NOTE: This question was first posted on a different SO forum but I received suggestions to move it here
This is a follow-up question to a question I had previously posted on this forum We conducted an experiment on 100 subjects and obtained a dataset that was used to train a machine learning model that works almost perfectly (we get a 99.99% accuracy) using cross-validation but fails miserably when test to new unseen data (we get only 39.8% accuracy). In detail, here is how we are testing our model:
- Conduct an experiment (100 subjects) and recording physiological data (skin conductance and heart rate)
- For each subject, compute the feature from the raw data (thus, we obtain 100 datasets with 25 features)
- Reserve the whole data of one subject for model validation
- Combine the remaining 99 datasets into one large dataset (thus, we obtain a dataset with up to 1 million rows and 25 columns)
- The obtained large dataset is used to train a model and evaluate it using a 10-folds cross-validation.
- Use the reserved dataset (see step 3) to validate the model obtained in step 5 above
The model performs very well (99.9% accuracy) when we used cross-validation (step 5) but fails to generalize (only 40% accuracy) when tested on new data from the unseen subject (step 3).
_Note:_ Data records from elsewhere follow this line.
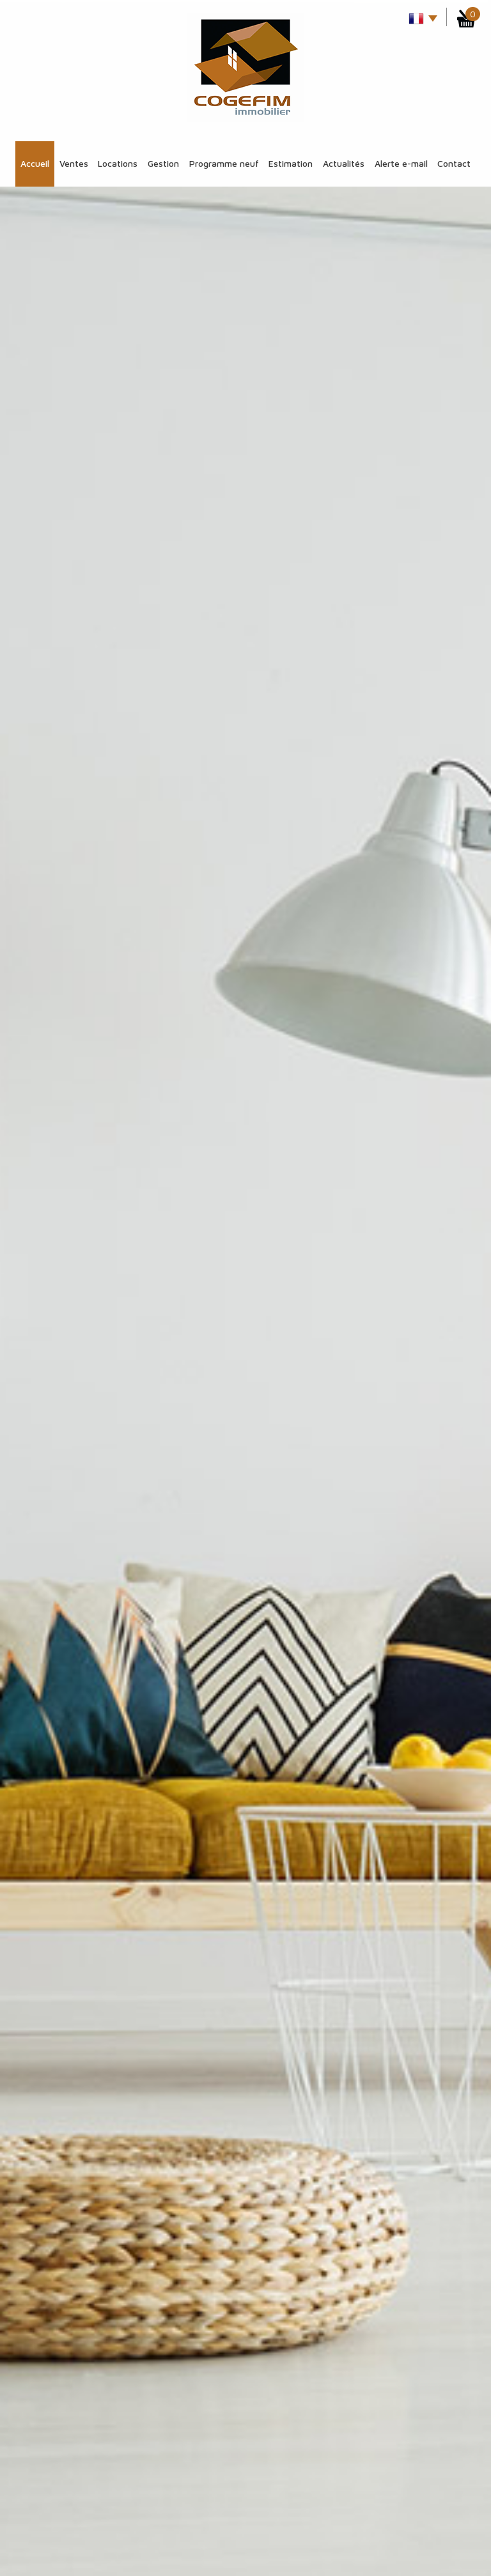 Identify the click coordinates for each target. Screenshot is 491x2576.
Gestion (163, 163)
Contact (454, 163)
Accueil (34, 163)
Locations (117, 163)
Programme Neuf (224, 163)
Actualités (343, 163)
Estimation (291, 163)
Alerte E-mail (401, 163)
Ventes (73, 163) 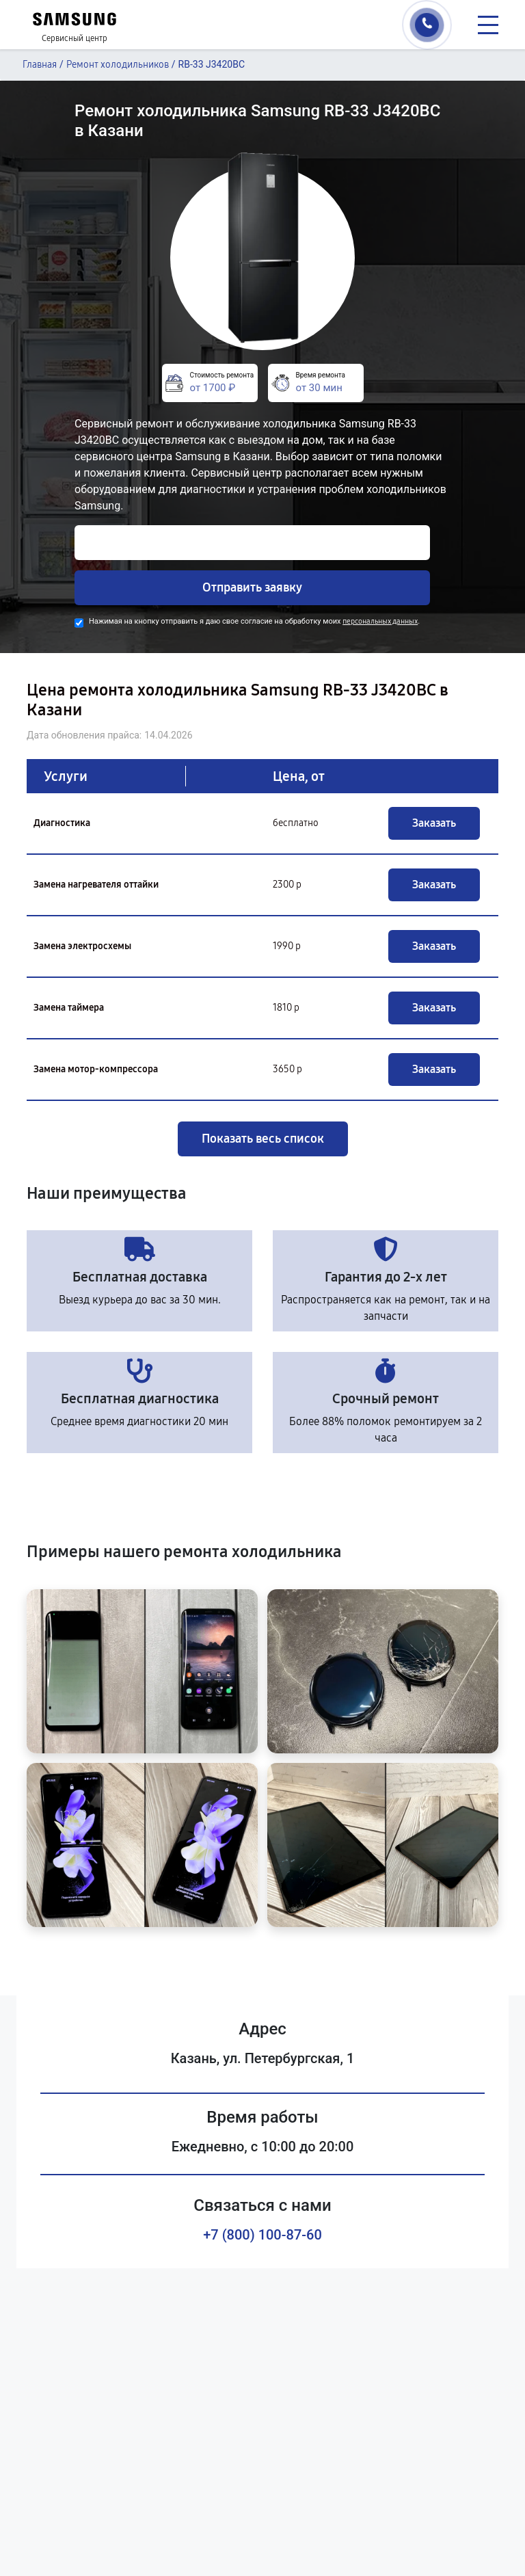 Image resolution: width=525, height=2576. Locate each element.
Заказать (434, 822)
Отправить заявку (252, 587)
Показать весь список (263, 1138)
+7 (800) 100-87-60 (262, 2235)
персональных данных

After reading the comments I received in my previous question, I decided to revise how I validate the model. Thus, instead of removing all the sample of one subject (as I did in step 3), I only remove all but a few samples (just 0.1% of the sample, i.e around 100 samples in my case). Surprising the model performs significantly better and achieves a 90% accuracy. This is puzzling and I would like to ask a few questions:
(1)How can one explain that a few samples (just 100 samples) are responsible for such an increase in performance (from 40% to 90% accuracy)(I will need to publish my result in a reputable conference)?
(2) Is there any published work that discusses this type of phenomena?